# Excerpted records
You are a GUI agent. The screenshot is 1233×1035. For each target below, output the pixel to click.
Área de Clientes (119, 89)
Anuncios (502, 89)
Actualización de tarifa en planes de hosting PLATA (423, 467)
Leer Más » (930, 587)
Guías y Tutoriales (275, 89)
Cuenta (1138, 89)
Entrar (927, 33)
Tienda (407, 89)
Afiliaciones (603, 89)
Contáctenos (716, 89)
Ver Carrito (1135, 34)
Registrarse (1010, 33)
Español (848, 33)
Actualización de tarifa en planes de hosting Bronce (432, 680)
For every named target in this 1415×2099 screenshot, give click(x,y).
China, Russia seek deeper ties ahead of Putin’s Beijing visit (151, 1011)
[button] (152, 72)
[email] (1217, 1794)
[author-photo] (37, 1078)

==

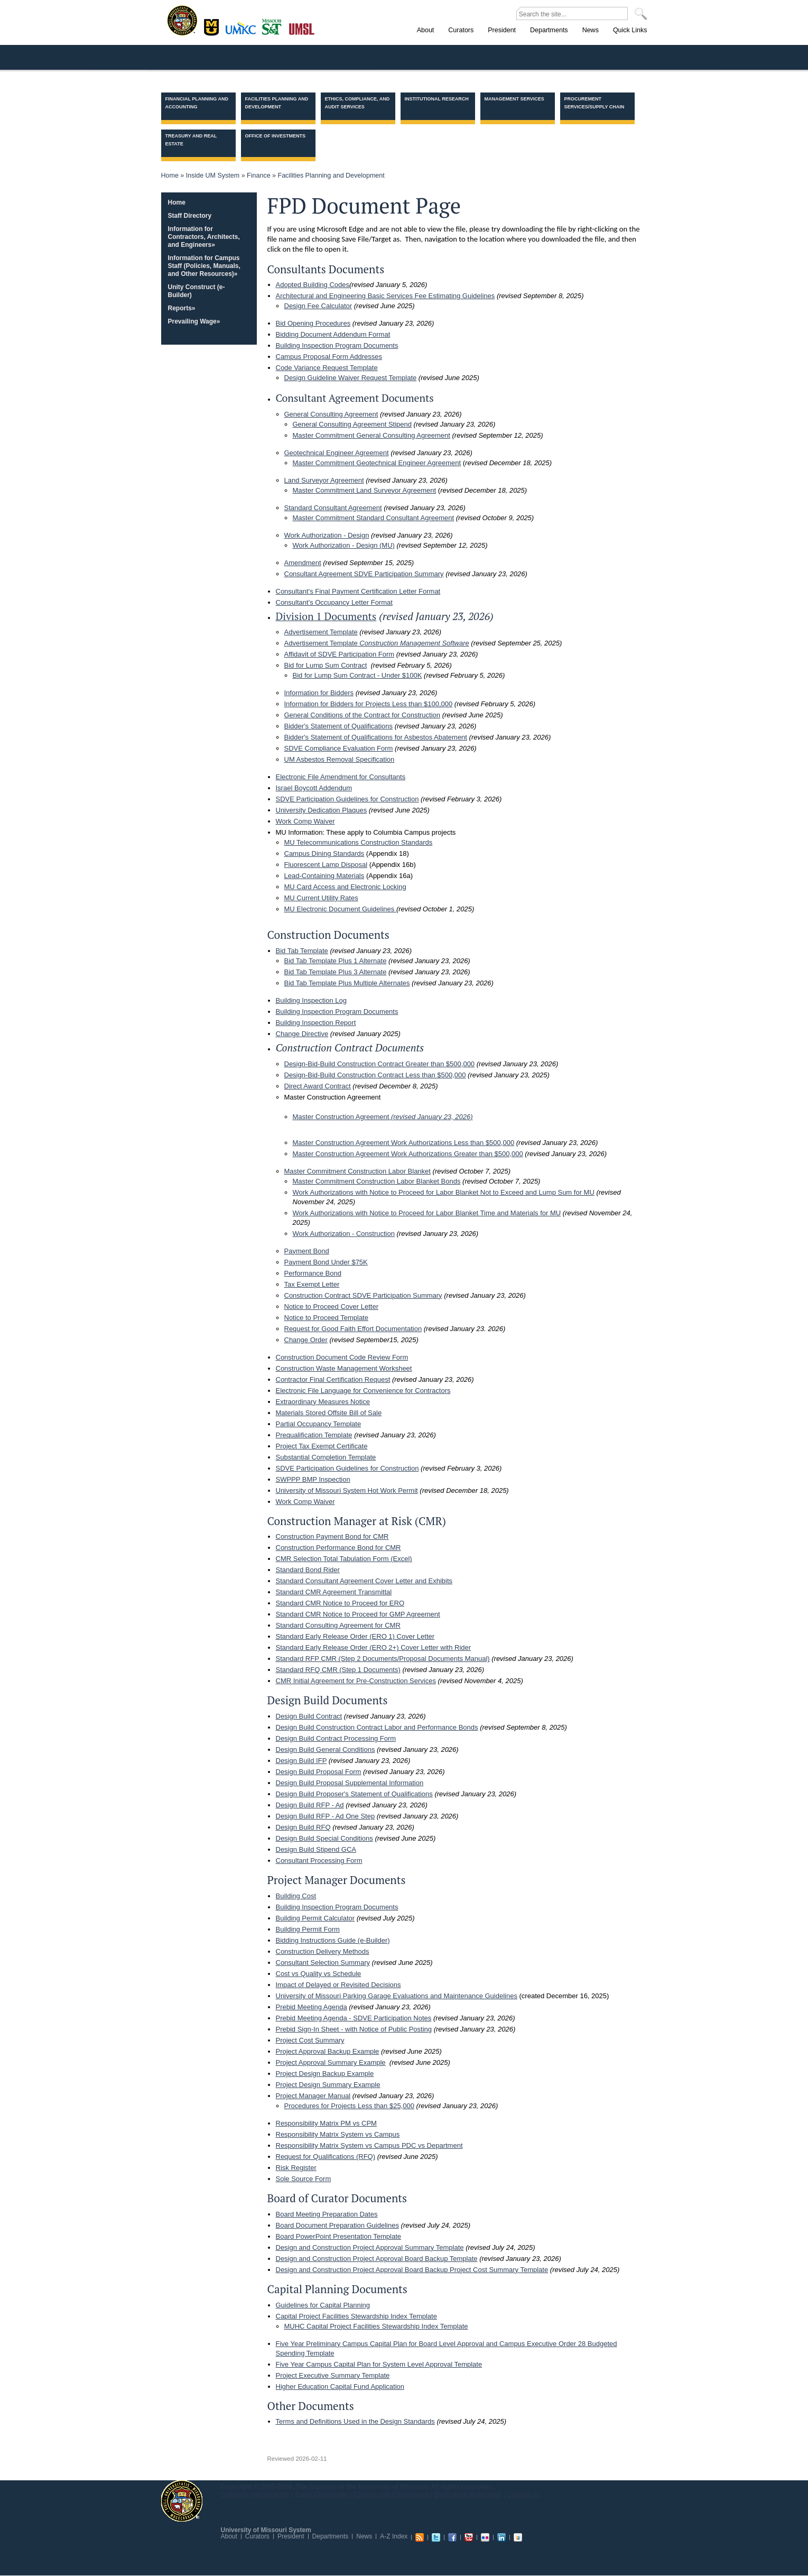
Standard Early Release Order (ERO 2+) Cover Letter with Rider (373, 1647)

* * *

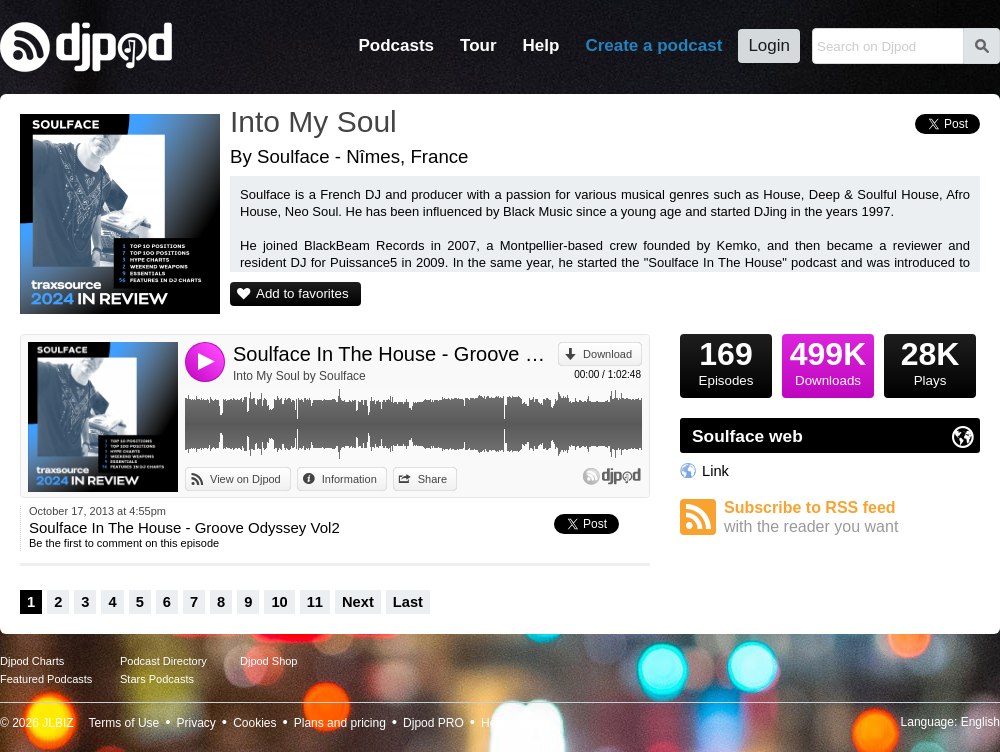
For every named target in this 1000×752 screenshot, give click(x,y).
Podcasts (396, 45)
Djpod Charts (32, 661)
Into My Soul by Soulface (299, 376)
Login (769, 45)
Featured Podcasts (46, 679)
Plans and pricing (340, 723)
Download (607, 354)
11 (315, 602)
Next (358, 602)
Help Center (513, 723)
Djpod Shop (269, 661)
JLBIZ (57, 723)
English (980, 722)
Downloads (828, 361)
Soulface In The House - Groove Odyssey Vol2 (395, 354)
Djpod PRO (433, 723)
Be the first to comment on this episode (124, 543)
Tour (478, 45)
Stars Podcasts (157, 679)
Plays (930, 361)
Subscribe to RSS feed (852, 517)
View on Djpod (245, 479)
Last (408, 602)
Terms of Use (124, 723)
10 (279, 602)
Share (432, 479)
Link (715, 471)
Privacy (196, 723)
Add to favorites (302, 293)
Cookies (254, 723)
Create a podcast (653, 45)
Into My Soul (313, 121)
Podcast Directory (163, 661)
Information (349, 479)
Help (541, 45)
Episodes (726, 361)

# Task statement
Among the lines above, find each one containing the string "target" and copy it.

# Answer section
You are a GUI agent. The screenshot is 1233×1035. For each target below, output the pixel to click.
For every named target in this 1415×2099 screenshot, give click(x,y).
For every named target in this 1000×752 screenshot, give click(x,y).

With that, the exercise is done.